[Impala-ASF-CR] IMPALA-4658: Potential race if compiler reorders ReachedLimit() usage.

Abhishek Rawat (Code Review) Fri, 03 May 2019 16:23:42 -0700

Abhishek Rawat has posted comments on this change. ( 
http://gerrit.cloudera.org:8080/13178 )


Change subject: IMPALA-4658: Potential race if compiler reorders ReachedLimit() 
usage.
......................................................................


Patch Set 4:

(12 comments)

http://gerrit.cloudera.org:8080/#/c/13178/4//COMMIT_MSG
Commit Message:

http://gerrit.cloudera.org:8080/#/c/13178/4//COMMIT_MSG@17
PS4, Line 17: The getters/modifiers for single threaded code-paths
            : are: rows_returned(), ReachedLimit(), SetNumRowsReturned(),
            : IncrementNumRowsReturned(), and DecrementNumRowsReturned(). 
Thread safe
            : counterparts are: rows_returned_shared(), ReachedLimitShared(),
            : IncrementNumRowsReturnedShared(), and 
DecrementNumRowsReturnedShared().
> nit: this could be more readable if the functions were written to separate
Done


http://gerrit.cloudera.org:8080/#/c/13178/4//COMMIT_MSG@33
PS4, Line 33: Some serious thoughts were given to other approaches such as
            : updating the atomic num_rows_returned_ variable outside of a 
loop, but
            : such a change would have been very extensive and error prone.
> Did you think about creating a separate variable like limit_reached_shared_
The patch#2 was kind of doing something similar basically having rows_returned 
and rows_returned_shared.

In the latest patch#5 the MT nodes use synchronized functions only in the code 
path shared with non MT nodes.


http://gerrit.cloudera.org:8080/#/c/13178/4//COMMIT_MSG@56
PS4, Line 56: .
> nit: please wrap commit message at 72 chars
Done


http://gerrit.cloudera.org:8080/#/c/13178/4/be/src/exec/exec-node.h
File be/src/exec/exec-node.h:

http://gerrit.cloudera.org:8080/#/c/13178/4/be/src/exec/exec-node.h@211
PS4, Line 211: !IsScanNode() || type() == TPlanNodeType::HBASE_SCAN_NODE
             :         || type() == TPlanNodeType::DATA_SOURCE_NODE
I ended up creating following virtual functions and using them in the debug 
check:
LimitCheckedFromMultipleThreads() - returns true if multiple threads check the 
limit for a given scan node.
IsTaskBasedMultiThreadingSupport() - returns true if scan node supports Task 
Based MT. its generic but i think that should be ok in the current codebase 
since scan nodes are the only ones which have task based MT.

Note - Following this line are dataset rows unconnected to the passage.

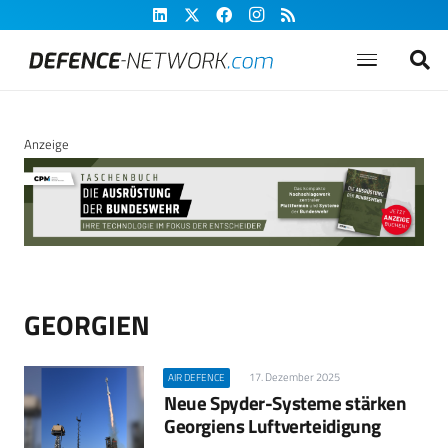
Anzeige
GEORGIEN
17. Dezember 2025
AIR DEFENCE
Neue Spyder-Systeme stärken
Georgiens Luftverteidigung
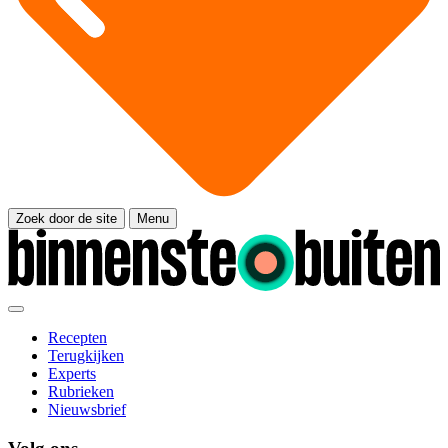
Zoek door de site
Menu
Recepten
Terugkijken
Experts
Rubrieken
Nieuwsbrief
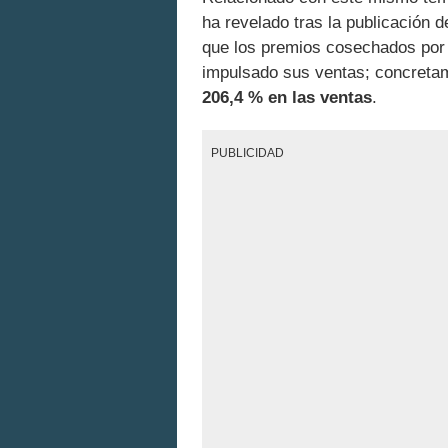
ha revelado tras la publicación d
que los premios cosechados po
impulsado sus ventas; concreta
206,4 % en las ventas
.
PUBLICIDAD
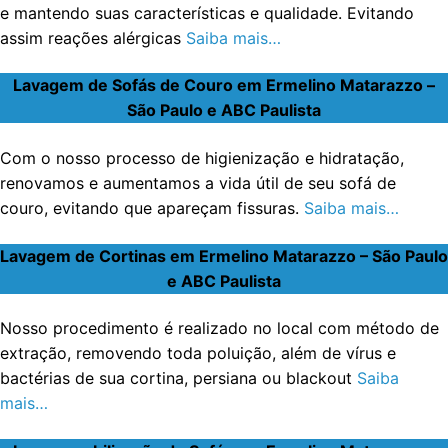
e mantendo suas características e qualidade. Evitando
assim reações alérgicas
Saiba mais…
Lavagem de Sofás de Couro em Ermelino Matarazzo –
São Paulo e ABC Paulista
Com o nosso processo de higienização e hidratação,
renovamos e aumentamos a vida útil de seu sofá de
couro, evitando que apareçam fissuras.
Saiba mais…
Lavagem de Cortinas em Ermelino Matarazzo – São Paulo
e ABC Paulista
Nosso procedimento é realizado no local com método de
extração, removendo toda poluição, além de vírus e
bactérias de sua cortina, persiana ou blackout
Saiba
mais…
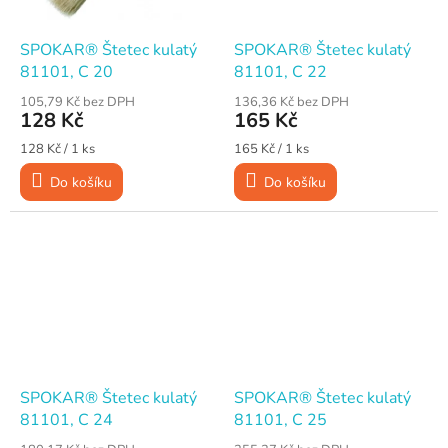
SPOKAR® Štetec kulatý
SPOKAR® Štetec kulatý
81101, C 20
81101, C 22
105,79 Kč bez DPH
136,36 Kč bez DPH
128 Kč
165 Kč
Měrná
Měrná
128 Kč / 1 ks
165 Kč / 1 ks
cena:
cena:
Do košíku
Do košíku
SPOKAR® Štetec kulatý
SPOKAR® Štetec kulatý
81101, C 24
81101, C 25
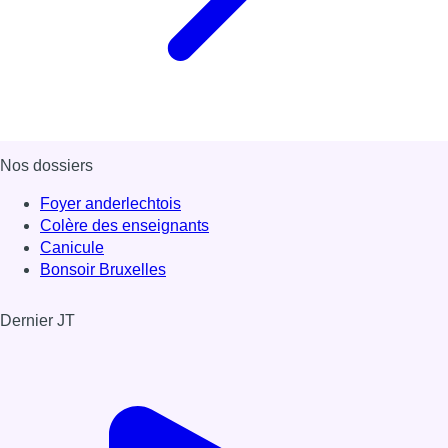
Nos dossiers
Foyer anderlechtois
Colère des enseignants
Canicule
Bonsoir Bruxelles
Dernier JT
Voir le dernier JT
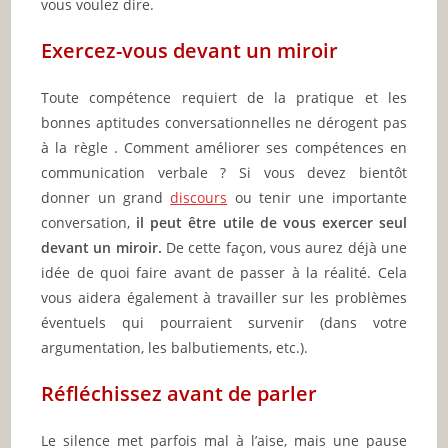
vous voulez dire.
Exercez-vous devant un miroir
Toute compétence requiert de la pratique et les
bonnes aptitudes conversationnelles ne dérogent pas
à la règle . Comment améliorer ses compétences en
communication verbale ? Si vous devez bientôt
donner un grand
discours
ou tenir une importante
conversation,
il peut être utile de vous exercer seul
devant un miroir.
De cette façon, vous aurez déjà une
idée de quoi faire avant de passer à la réalité. Cela
vous aidera également à travailler sur les problèmes
éventuels qui pourraient survenir (dans votre
argumentation, les balbutiements, etc.).
Réfléchissez avant de parler
Le silence met parfois mal à l’aise, mais une pause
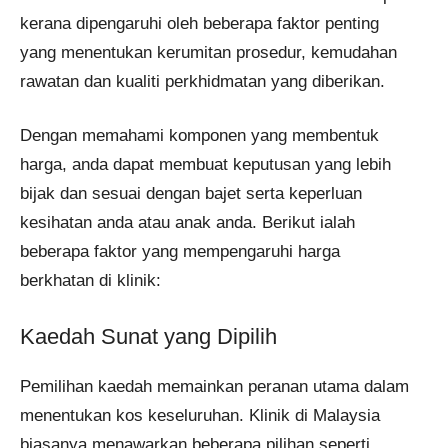
kerana dipengaruhi oleh beberapa faktor penting
yang menentukan kerumitan prosedur, kemudahan
rawatan dan kualiti perkhidmatan yang diberikan.
Dengan memahami komponen yang membentuk
harga, anda dapat membuat keputusan yang lebih
bijak dan sesuai dengan bajet serta keperluan
kesihatan anda atau anak anda. Berikut ialah
beberapa faktor yang mempengaruhi harga
berkhatan di klinik:
Kaedah Sunat yang Dipilih
Pemilihan kaedah memainkan peranan utama dalam
menentukan kos keseluruhan. Klinik di Malaysia
biasanya menawarkan beberapa pilihan seperti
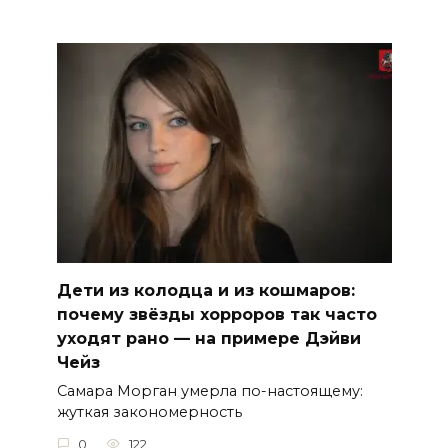
Дети из колодца и из кошмаров:
почему звёзды хорроров так часто
уходят рано — на примере Дэйви
Чейз
Самара Морган умерла по-настоящему:
жуткая закономерность
0
122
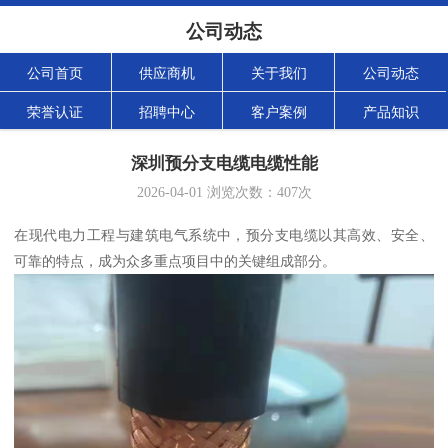
公司动态
公司首页
供应商机
关于我们
公司动态
荣誉认证
招聘中心
客户案例
产品知识
深圳预分支电缆电缆性能
2026-04-01
浏览次数：
407
次
在现代电力工程与建筑电气系统中，预分支电缆以其高效、安全、
可靠的特点，成为众多重点项目中的关键组成部分。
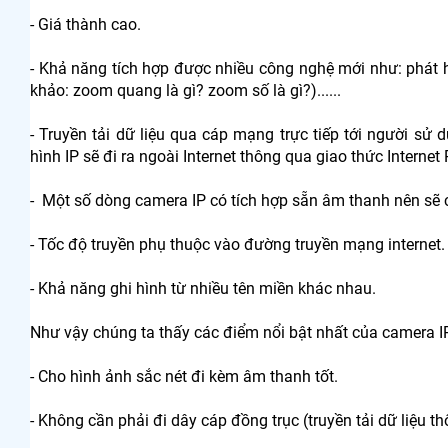
- Giá thành cao.
- Khả năng tích hợp được nhiều công nghệ mới như: phát 
khảo: zoom quang là gì? zoom số là gì?)......
- Truyền tải dữ liệu qua cáp mạng trực tiếp tới người sử d
hình IP sẽ đi ra ngoài Internet thông qua giao thức Internet 
- Một số dòng camera IP có tích hợp sẵn âm thanh nên sẽ 
- Tốc độ truyền phụ thuộc vào đường truyền mạng internet.
- Khả năng ghi hình từ nhiều tên miền khác nhau.
Như vậy chúng ta thấy các điểm nổi bật nhất của camera IP
- Cho hình ảnh sắc nét đi kèm âm thanh tốt.
- Không cần phải đi dây cáp đồng trục (truyền tải dữ liệu 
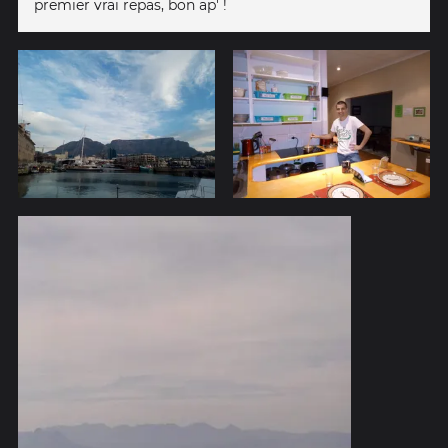
premier vrai repas, bon ap' !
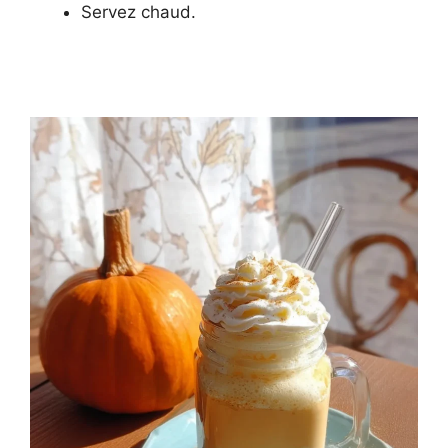
Servez chaud.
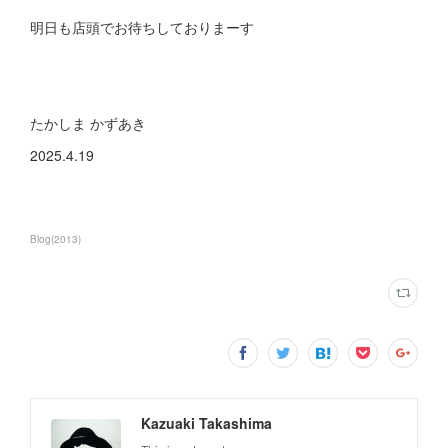
明日も店頭でお待ちしておりまーす
たかしま かずあき
2025.4.19
Blog
(
2013
)
Kazuaki Takashima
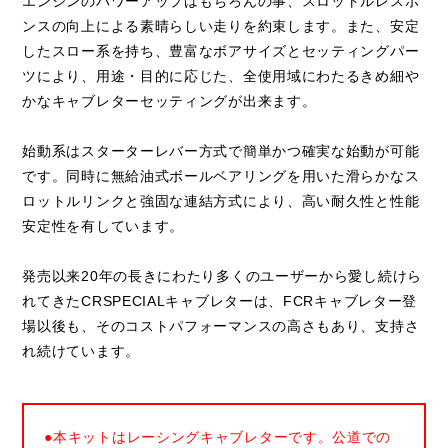
エンジンのパワーアップはもちろんの事、スロットルレスポ
ンスの向上による素晴らしい走りを約束します。また、安定
したスロー系を持ち、豊富なボアサイズとセッティングパー
ツにより、用途・目的に応じた、全使用域にわたるきめ細や
かなキャブレターセッティングが出来ます。
始動系はスターターレバー方式で簡単かつ確実な始動が可能
です。同時に無給油式ボールベアリングを用いた滑らかなス
ロットルリンクと強固な連結方式により、高い耐久性と性能
安定性を有しています。
発売以来20年の長きにわたり多くのユーザーから愛し続けら
れてきたCRSPECIALキャブレターは、FCRキャブレター登
場以後も、そのコストパフォーマンスの高さもあり、支持さ
れ続けています。
●本キットはレーシングキャブレターです。公道での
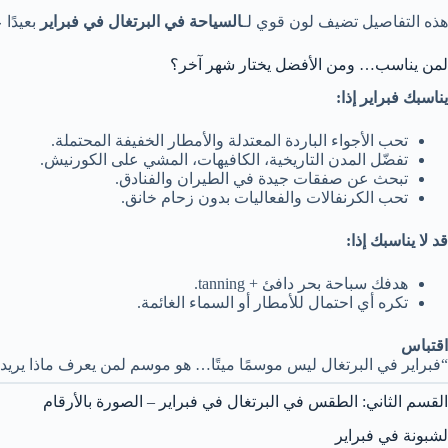
هذه التفاصيل تضيف لون قوي لـ
السياحة في البرتغال في فبراير
بعيدًا
لمن يناسب… ومن الأفضل يختار شهر آخر؟
يناسبك فبراير إذا:
تحب الأجواء الباردة المعتدلة والأمطار الخفيفة المحتملة.
تفضّل المدن التاريخية، الكافيهات، المشي على الكورنيش.
تبحث عن صفقات جيدة في الطيران والفنادق.
تحب الكرنفالات والفعاليات بدون زحام خانق.
قد لا يناسبك إذا:
هدفك سباحة بحر دافئ + tanning.
تكره أي احتمال للأمطار أو السماء الغائمة.
اقتباس
“فبراير في البرتغال ليس موسمًا ميتًا… هو موسم لمن يعرف ماذا يريد
القسم الثاني: الطقس في البرتغال في فبراير – الصورة بالأرقام
لشبونة في فبراير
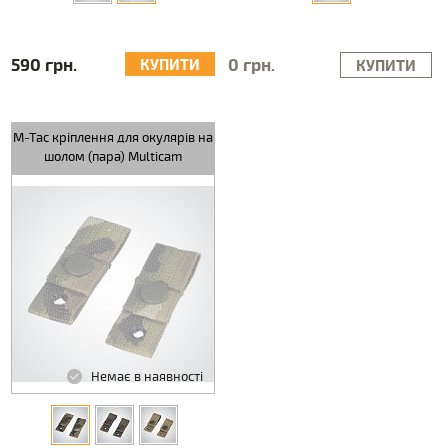
590 грн.
0 грн.
КУПИТИ
КУПИТИ
M-Tac кріплення для окулярів на
шолом (пара) Multicam
Немає в наявності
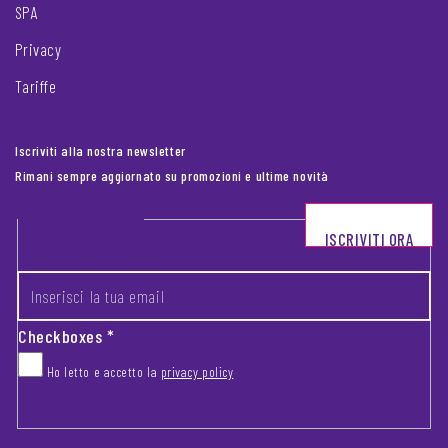
SPA
Privacy
Tariffe
Iscriviti alla nostra newsletter
Rimani sempre aggiornato su promozioni e ultime novità
Footer newsletter
ISCRIVITI ORA
INSERISCI LA TUA EMAIL
*
Checkboxes
*
Ho letto e accetto la
privacy policy
CAPTCHA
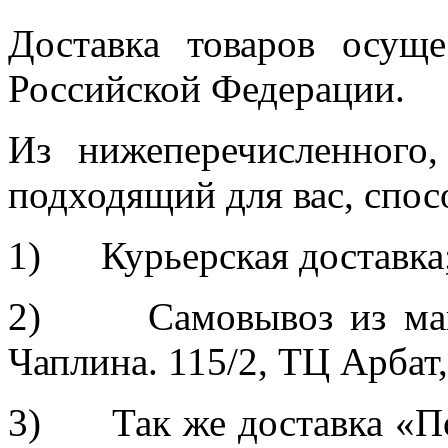
Доставка товаров осуще
Российской Федерации.
Из нижеперечисленного
подходящий для вас, спос
1) Курьерская доставка
2) Самовывоз из магаз
Чаплина. 115/2, ТЦ Арбат,
3) Так же доставка «По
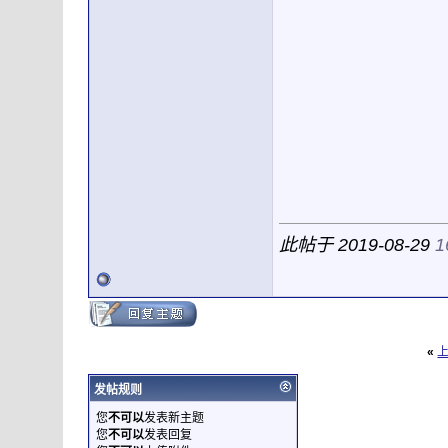
此帖于 2019-08-29
1
«
发帖规则
您
不可以
发表新主题
您
不可以
发表回复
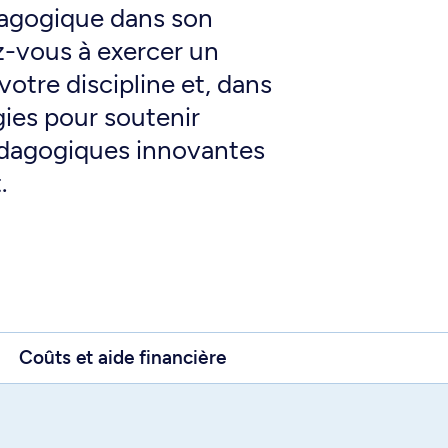
dagogique dans son
z-vous à exercer un
otre discipline et, dans
gies pour soutenir
pédagogiques innovantes
.
Coûts et aide financière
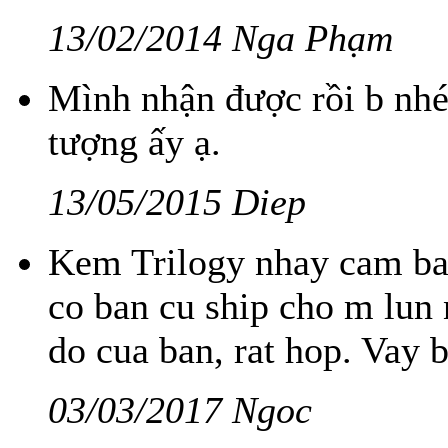
13/02/2014 Nga Phạm
Mình nhận được rồi b nhé
tượng ấy ạ.
13/05/2015 Diep
Kem Trilogy nhay cam bao
co ban cu ship cho m lun 
do cua ban, rat hop. Vay
03/03/2017 Ngoc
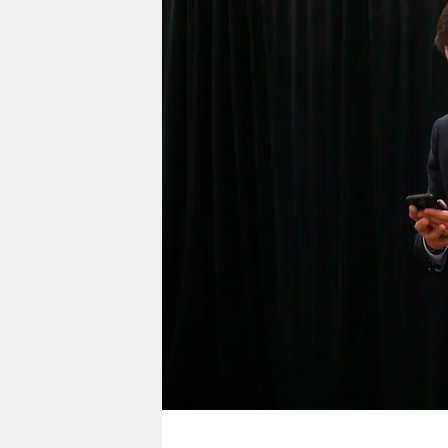
berlin
nord
wahrheit
verlag
verlag
veranstaltungen
shop
fragen & hilfe
unterstützen
abo
genossenschaft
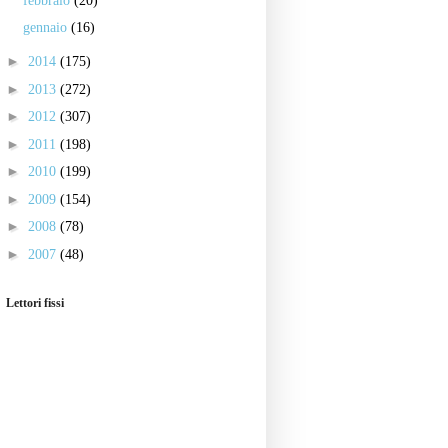
febbraio
(20)
gennaio
(16)
►
2014
(175)
►
2013
(272)
►
2012
(307)
►
2011
(198)
►
2010
(199)
►
2009
(154)
►
2008
(78)
►
2007
(48)
Lettori fissi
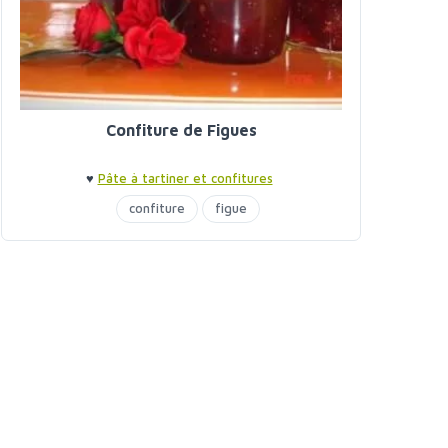
Confiture de Figues
♥
Pâte à tartiner et confitures
confiture
figue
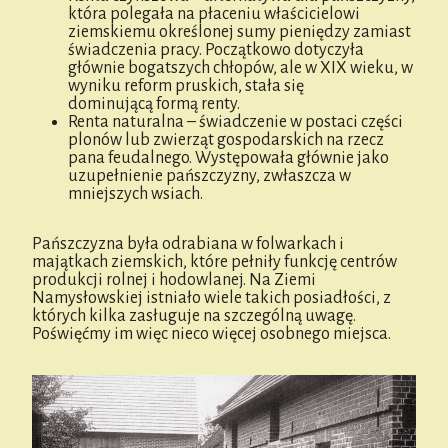
która polegała na płaceniu właścicielowi
ziemskiemu określonej sumy pieniędzy zamiast
świadczenia pracy. Początkowo dotyczyła
głównie bogatszych chłopów, ale w XIX wieku, w
wyniku reform pruskich, stała się
dominującą formą renty.
Renta naturalna – świadczenie w postaci części
plonów lub zwierząt gospodarskich na rzecz
pana feudalnego. Występowała głównie jako
uzupełnienie pańszczyzny, zwłaszcza w
mniejszych wsiach.
Pańszczyzna była odrabiana w folwarkach i
majątkach ziemskich, które pełniły funkcję centrów
produkcji rolnej i hodowlanej. Na Ziemi
Namysłowskiej istniało wiele takich posiadłości, z
których kilka zasługuje na szczególną uwagę.
Poświęćmy im więc nieco więcej osobnego miejsca.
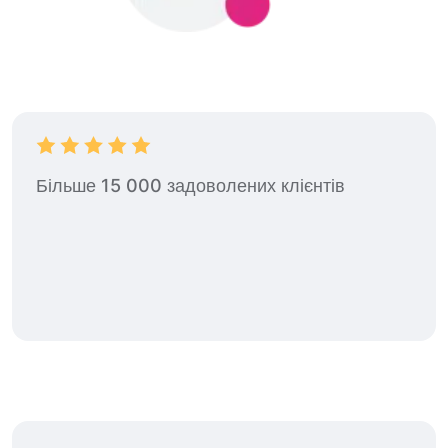
Більше 15 000 задоволених клієнтів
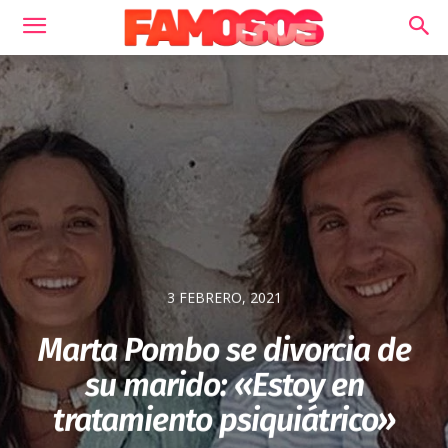
3 FEBRERO, 2021
Marta Pombo se divorcia de
su marido: «Estoy en
tratamiento psiquiátrico»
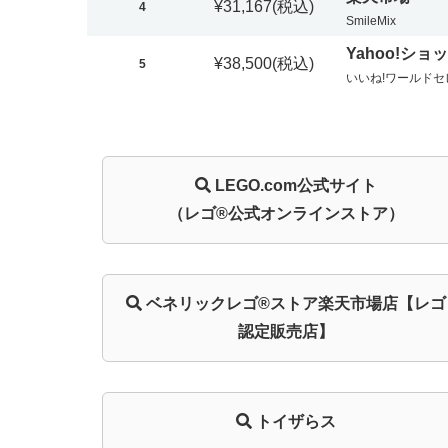
¥31,167
(税込)
4
SmileMix
Yahoo!ショ
¥38,500
(税込)
5
いいね!ワールド
LEGO.com
公式サイト
（レゴ®公式オンラインストア）
ベネリック
レゴ®ストア
楽天市場店
【レゴ
認定販売店】
トイザらス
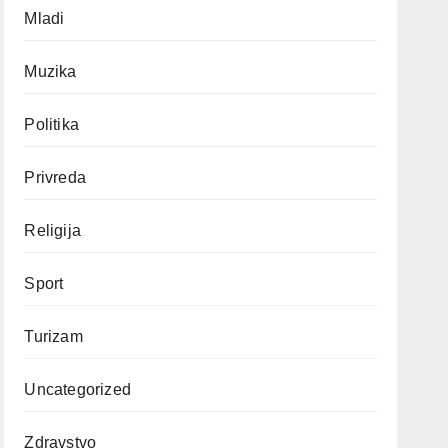
Mladi
Muzika
Politika
Privreda
Religija
Sport
Turizam
Uncategorized
Zdravstvo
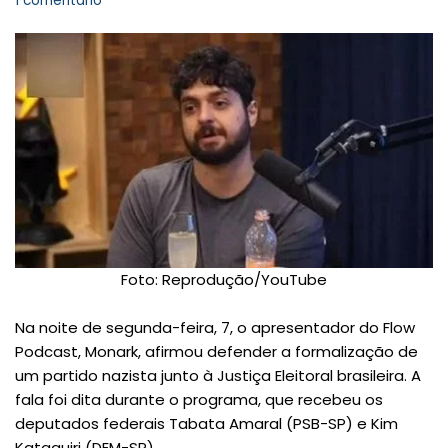
1 comentário
Foto: Reprodução/YouTube
Na noite de segunda-feira, 7, o apresentador do Flow
Podcast, Monark, afirmou defender a formalização de
um partido nazista junto à Justiça Eleitoral brasileira. A
fala foi dita durante o programa, que recebeu os
deputados federais Tabata Amaral (PSB-SP) e Kim
Kataguiri (DEM-SP).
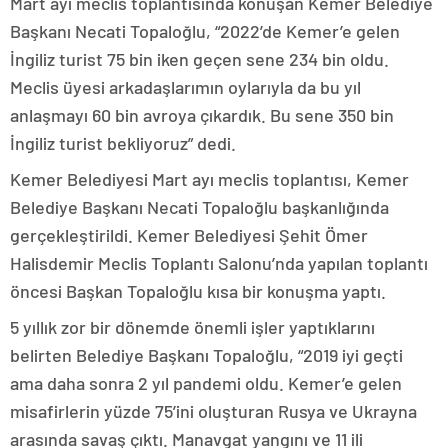
Mart ayı meclis toplantısında konuşan Kemer Belediye
Başkanı Necati Topaloğlu, “2022’de Kemer’e gelen
İngiliz turist 75 bin iken geçen sene 234 bin oldu.
Meclis üyesi arkadaşlarımın oylarıyla da bu yıl
anlaşmayı 60 bin avroya çıkardık. Bu sene 350 bin
İngiliz turist bekliyoruz” dedi.
Kemer Belediyesi Mart ayı meclis toplantısı, Kemer
Belediye Başkanı Necati Topaloğlu başkanlığında
gerçekleştirildi. Kemer Belediyesi Şehit Ömer
Halisdemir Meclis Toplantı Salonu’nda yapılan toplantı
öncesi Başkan Topaloğlu kısa bir konuşma yaptı.
5 yıllık zor bir dönemde önemli işler yaptıklarını
belirten Belediye Başkanı Topaloğlu, “2019 iyi geçti
ama daha sonra 2 yıl pandemi oldu. Kemer’e gelen
misafirlerin yüzde 75’ini oluşturan Rusya ve Ukrayna
arasında savaş çıktı. Manavgat yangını ve 11 ili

http://gerrit.cloudera.org:8080/#/c/13178/4/be/src/exec/exec-node.h@401
PS4, Line 401: int64_t num_rows_returned_;
> Can you add a comment about this variable's usage? It is not too typical th
Done.


http://gerrit.cloudera.org:8080/#/c/13178/4/be/src/exec/hdfs-scan-node-mt.cc
File be/src/exec/hdfs-scan-node-mt.cc:

http://gerrit.cloudera.org:8080/#/c/13178/4/be/src/exec/hdfs-scan-node-mt.cc@114
PS4, Line 114: IncrementNumRowsReturnedShared
> The comment states that we use Shared versions in MT nodes for the sake of
Made changes such that we limit the use of atomic functions to scanner 
code-paths only


http://gerrit.cloudera.org:8080/#/c/13178/4/be/src/exec/hdfs-scan-node.cc
File be/src/exec/hdfs-scan-node.cc:

http://gerrit.cloudera.org:8080/#/c/13178/4/be/src/exec/hdfs-scan-node.cc@134
PS4, Line 134:     // Update the number of materialized rows now instead of 
when they are materialized.
             :     // This means that scanners might process and queue up more 
rows than are necessary
             :     // for the limit case but we want to avoid the synchronized 
writes to
             :     // num_rows_returned_.
             :     IncrementNumRowsReturnedShared(row_batch->num_rows());
> Yeah the comment is a little weird now in that it's justifying using the st
Deleted the comment and added new comment.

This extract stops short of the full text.